Bis Februar 2000 waren die Mussajews eine intakte tschetschenische Großfamilie mit mehreren Dutzend Mitgliedern. Dann rückten Truppen des russischen Innenministeriums an, um Nowyje Aldy, eine Vorstadt von Grosny, zu „säubern“. Die Truppen mordeten, vergewaltigten, plünderten. 56 Menschen kamen um: Alte, Schwangere und ein Kind, das noch nicht einmal ein Jahr alt war. Von den Mussajew-Männern haben nur zwei das Massaker überlebt: Der 44-jährige Adam, der mit Familie in die Region Stawropol geflüchtet war, und sein Neffe Jussup. Der und drei weitere Familien klagten, unterstützt von Juristen der Menschenrechtsorganisation Memorial, beim Europäischen Gerichtshof für Menschenrechte in Straßburg. Mit Erfolg: In einem am Donnerstag veröffentlichten Urteil warfen die Richter den russischen Behörden stillschweigende Zustimmung zu dem Massaker vor. In ungewöhnlich deutlicher Sprache kritisierten sie, dass die für die Tat verantwortlichen Soldaten faktisch nicht belangt worden seien.

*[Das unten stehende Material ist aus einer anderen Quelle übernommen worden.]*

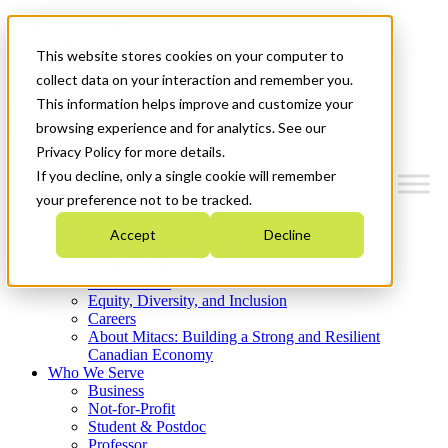
Mitacs Plus
Contact Us
This website stores cookies on your computer to
News & Events
Get Started
collect data on your interaction and remember you.
This information helps improve and customize your
Menu
browsing experience and for analytics. See our
Privacy Policy for more details.
If you decline, only a single cookie will remember
your preference not to be tracked.
Who We Are
Accept
Decline
Strategic Plan 2026-2030
Where We Invest
What We Do
Equity, Diversity, and Inclusion
Careers
About Mitacs: Building a Strong and Resilient
Canadian Economy
Who We Serve
Business
Not-for-Profit
Student & Postdoc
Professor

Insgesamt 410 000 Euro, steht im Urteil, muss die russische Regierung den Hinterbliebenen als Entschädigung zahlen. Vor allem aber: Moskau muss in der Causa „Mussajew und andere“ neu ermitteln. Weil angeblich nicht mehr festzustellen war, wer konkret die Mordbefehle gab und wer sie ausführte, hatte die russische Staatsanwaltschaft das Verfahren 2001 eingestellt. Dass überhaupt ermittelt wurde, haben die Mussajews vor allem russischen und ausländischen Journalisten zu verdanken. Und eigener Zivilcourage: Gleich nach dem Massaker hatten Offiziere der Stadtkommandantur überlebende Zeugen zum Schweigen verpflichtet und bei Nichtbefolgen mit weiteren Repressalien gedroht.

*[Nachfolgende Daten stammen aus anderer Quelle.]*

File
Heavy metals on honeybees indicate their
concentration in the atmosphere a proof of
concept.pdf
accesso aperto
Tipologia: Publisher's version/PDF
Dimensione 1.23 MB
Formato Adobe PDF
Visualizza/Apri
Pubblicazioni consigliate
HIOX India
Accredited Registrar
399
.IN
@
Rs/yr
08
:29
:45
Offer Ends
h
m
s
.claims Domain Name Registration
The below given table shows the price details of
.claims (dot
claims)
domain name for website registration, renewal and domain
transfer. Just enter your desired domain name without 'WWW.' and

Memorial-Mann Oleg Orlow sagt, das als Spezialoperation deklarierte Massaker von Aldy sei „eine „blutige, durch nichts begründete Gewaltorgie“ gewesen und „eine der schlimmsten Episoden des zweiten Tschetschenienkriegs“. Bei zwei Feldzügen, die Russland gegen Tschetschenien führte, das sich 1991 für unabhängig erklärt hatte, kamen nach Erkenntnissen internationaler Menschenrechtsorganisationen bis zu 200 000 Zivilisten und damit jeder fünfte Tschetschene um. Russische Soldaten, die rechtskräftig wegen Kriegsverbrechen verurteilt wurden, sind bis heute an den Fingern einer Hand abzuzählen. Daran dürfte sich künftig wenig ändern. Denn das Gericht in Straßburg hat keine Druckmittel für die Durchsetzung seiner Urteile, obwohl allein das Massaker von Aldy aus Sicht von Bürgerrechtler Orlow den Straftatbestand von Kriegsverbrechen erfüllt. Indirekt geht das auch aus der Urteilsbegründung hervor. Moskau, heißt es dort, habe mehrfach gegen die Bestimmungen der auch von Russland ratifizierten Europäischen Menschenrechtskonvention verstoßen: gegen das Recht auf Leben, gegen das Folterverbot und gegen das Recht auf objektive Ermittlungen. Valeri Sorkin, Russlands oberster Verfassungsrichter, trat inzwischen die Flucht nach vorn an – er will russischen Bürgern Klagen in Straßburg erschweren.